Hundreds of people rose to their feet Wednesday night in silent protest of plans to finish the final leg of Interstate 526 across Johns and James islands.
It was a peaceful demonstration but one that succinctly painted a picture of the depth of opposition to the project.
Passions ran high as people took to the podium during a public hearing at James Island Charter High School to express their opinions.
"This is the biggest waste of a half-billion of tax dollars that I've ever seen. We have to put a stop to this project. It's going to destroy Johns Island and James Island," said Thomas Legare of Johns Island.
More than 400 people were on hand to learn more about plans for the $489 million roadway. It was double the turnout of Tuesday night's hearing at West Ashley High School and by far the largest crowd at a series of meetings held to gather public input on the state Department of Transportation plan for the roadway.
With the exception of a few people, the crowd stood as one when speaker Amy Fabri of James Island urged them to leave their seats to show officials they didn't want what they were seeing on maps and charts that explained what was planned.

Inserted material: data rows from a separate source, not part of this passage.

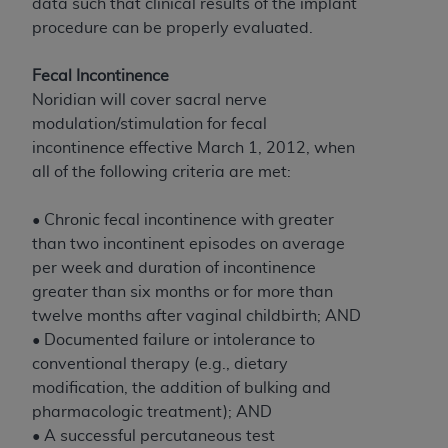
and agents abide by the terms of this
data such that clinical results of the implant
Agreement. You acknowledge that the
ADA
procedure can be properly evaluated.
holds all copyright, trademark, and other rights
in CDT. You shall not remove, alter, or obscure
Fecal Incontinence
any
ADA
copyright notices or other proprietary
Noridian will cover sacral nerve
rights notices included in the materials.
modulation/stimulation for fecal
incontinence effective March 1, 2012, when
Any use not authorized herein is prohibited,
all of the following criteria are met:
including by way of illustration and not by way
of limitation, making copies of CDT for resale
• Chronic fecal incontinence with greater
and/or license, distributing to commercial third-
than two incontinent episodes on average
parties outputs in which the CDT is embedded
per week and duration of incontinence
but not directly accessible but the output relies
greater than six months or for more than
on the embedded CDT (e.g. Artificial Intelligence
twelve months after vaginal childbirth; AND
outputs), transferring copies of CDT to any party
• Documented failure or intolerance to
not bound by this Agreement, creating any
conventional therapy (e.g., dietary
modified or derivative work of CDT, or making
modification, the addition of bulking and
any commercial use of CDT. License to use CDT
pharmacologic treatment); AND
for any use not authorized herein must be
• A successful percutaneous test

James Island Town Councilwoman Robin Welch said she had contacted the DOT to find out if the more than 2,000 public comments received so far for the project were counted as votes for or against it. Welch said she had yet to receive a reply to her question.
"The vast majority of people are opposed to 526," Welch said. She urged people to contact their elected officials directly to let them know how they feel about the highway cutting across the islands.
Laura McKenzie said she owns homes on both Johns and James islands. The project concerns her because of possible stormwater runoff pollution from the bridges and debris from cars and trucks falling into the marsh. "I can't help but believe that's a huge impact on our wetlands," she said.
The I-526 project is intended to improve safety and traffic flow to and from West Ashley, Johns Island and James Island. The favored alternative for the project unveiled last month in a draft environmental impact statement was developed in response to public support for a four-lane parkway with a 45 mph speed limit and bike and pedestrian lanes, the DOT said.
Twenty-two homes and four businesses would have to be relocated if the plan moves forward. The preferred alternative of the I-526 project is nine miles long, including five miles of bridges. It would require filling 17 acres of wetlands, of which 3 acres are salt marsh considered critical to the marine ecosystem.
In addition to two Stono River bridges, the project would have a Maybank Highway overpass and two connecting links to River Road. It brushes the northern edge of James Island County Park.
The U.S. Army Corps of Engineers and the state Office of Ocean and Coastal Resource Management must sign off on the project. The State Infrastructure Bank provided $99 million for the early phase of the project. David Kinard, the DOT project manager, said they are working to secure the rest of the funds, but there is still a projected $69 million shortfall on the project.
A final environmental impact statement for the I-526 project will be issued next spring with a record of decision on which version of last leg of the highway will be built. The no-build alternative did not make the final cut in the draft EIS.